Stick to CL's, theres loads around Norfolk, bound to get in somewhere. If you're into canoeing theres a brilliant CL at Santon Downham near Brandon. Basic facilities, but right in the middle of Thetford forest. Beatiful location and really quiet.

pete.


----------



## Bazbro (May 9, 2005)

Bloody hell, that was quick! Thanks for that, Pete.

Barry


----------



## 89139 (May 14, 2005)

Hi Barry & Sue

You could try a site me and the hubby found on our way back down country in June. It is on the suffolk Norfolk borders at Mildenhall it is known as the Round Plantation and is run by the CC the price is not bad although there isn't any loos or electric hook up they have faclities for both waste, drinking water and it is in the forest. Charges approx£7 a night we thought it was brilliant and the dogs loved it :dog: :dog: .

The site no.01638 713089 if you want to find out more, it is just below Thetford Forest.

Hope this is some help

Rolley :toothy4: :bunny: :flower: :sunny:


----------



## 88741 (May 9, 2005)

Hope you are all putting these sites on the database people as well as mentioning them here. Go on its really easy, if you have a photo great, but if you haven't post it anyway, you could always add a photo next time you go :wink:


----------



## Bazbro (May 9, 2005)

Thanks for the replies, folks.

Barry


----------



## elbino (May 9, 2005)

Do not go to the C&CC site at Rendlesham Forest.
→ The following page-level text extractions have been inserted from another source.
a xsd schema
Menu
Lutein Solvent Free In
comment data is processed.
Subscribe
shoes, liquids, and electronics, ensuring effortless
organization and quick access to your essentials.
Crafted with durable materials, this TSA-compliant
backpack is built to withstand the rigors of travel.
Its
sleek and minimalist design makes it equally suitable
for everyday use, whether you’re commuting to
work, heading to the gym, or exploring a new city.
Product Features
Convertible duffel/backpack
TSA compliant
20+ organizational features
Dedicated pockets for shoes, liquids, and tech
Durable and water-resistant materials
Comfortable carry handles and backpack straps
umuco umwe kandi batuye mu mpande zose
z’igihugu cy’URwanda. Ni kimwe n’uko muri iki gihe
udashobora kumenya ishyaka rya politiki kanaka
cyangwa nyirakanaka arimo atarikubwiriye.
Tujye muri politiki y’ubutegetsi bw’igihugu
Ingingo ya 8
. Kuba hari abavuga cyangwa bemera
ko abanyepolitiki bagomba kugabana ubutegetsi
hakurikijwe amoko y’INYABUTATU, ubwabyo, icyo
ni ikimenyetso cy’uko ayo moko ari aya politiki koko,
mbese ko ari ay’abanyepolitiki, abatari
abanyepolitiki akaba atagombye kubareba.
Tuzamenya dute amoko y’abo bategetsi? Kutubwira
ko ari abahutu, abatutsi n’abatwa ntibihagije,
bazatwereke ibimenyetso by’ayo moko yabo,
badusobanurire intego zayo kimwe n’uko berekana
Great area but when I collected my morning paper that had been ordered they charged me 7p for delivery !!!! Now that is what i call a rip-off


----------



## 89139 (May 14, 2005)

Hi HelenB

Sorry to be a bit of a thicket  , can you piont me in the right direction for putting the info on. Appologise if it is straight forward and has been explained but think I missed it :? .



Regards Rolley :thumbright:


----------



## 88741 (May 9, 2005)

No problem Rolley :wink: 
Select Datafiles from the menu bar that lives at the top of every page.
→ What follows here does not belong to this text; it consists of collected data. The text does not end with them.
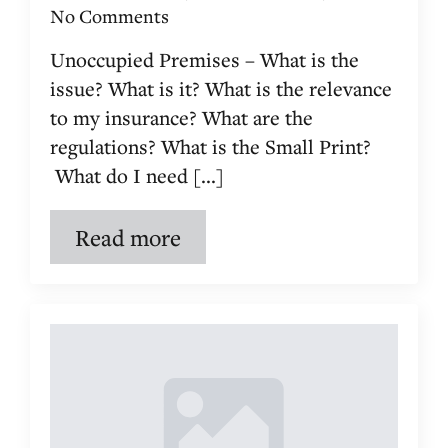
No Comments
Unoccupied Premises – What is the
issue? What is it? What is the relevance
to my insurance? What are the
regulations? What is the Small Print?
What do I need [...]
Read more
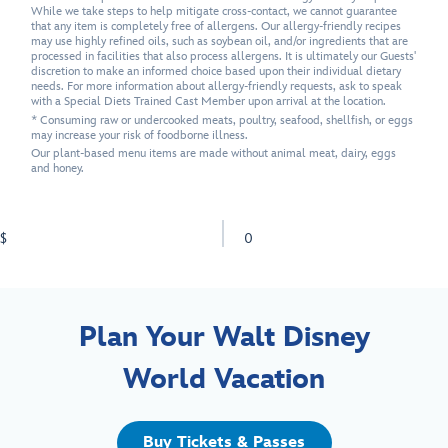
While we take steps to help mitigate cross-contact, we cannot guarantee
that any item is completely free of allergens. Our allergy-friendly recipes
may use highly refined oils, such as soybean oil, and/or ingredients that are
processed in facilities that also process allergens. It is ultimately our Guests'
discretion to make an informed choice based upon their individual dietary
needs. For more information about allergy-friendly requests, ask to speak
with a Special Diets Trained Cast Member upon arrival at the location.
* Consuming raw or undercooked meats, poultry, seafood, shellfish, or eggs
may increase your risk of foodborne illness.
Our plant-based menu items are made without animal meat, dairy, eggs
and honey.
$
0
Plan Your Walt Disney
World Vacation
Buy Tickets & Passes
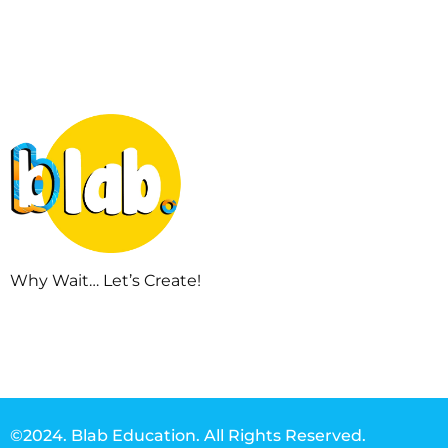
Why Wait… Let’s Create!
©2024. Blab Education. All Rights Reserved.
When the drop down menu appears Select Wild Camping Sites and Campsites

Right at the bottom of the box that appears are 4 Blue squares with various options select Add Wild site and campsite

A box will come up with loads of drop down yes/no choices and also a big box for you to type in your comments, just click in the box and type merrily away.

When you have filled in as much info as you can press submit

There you go another recommendation to help everyone.

Don't ever worry or feel silly asking for help we have all been there, any problems get back to us and someone will know what to do


----------



## 89139 (May 14, 2005)

Many thanks HelenB, I'll do that now




Rolley


----------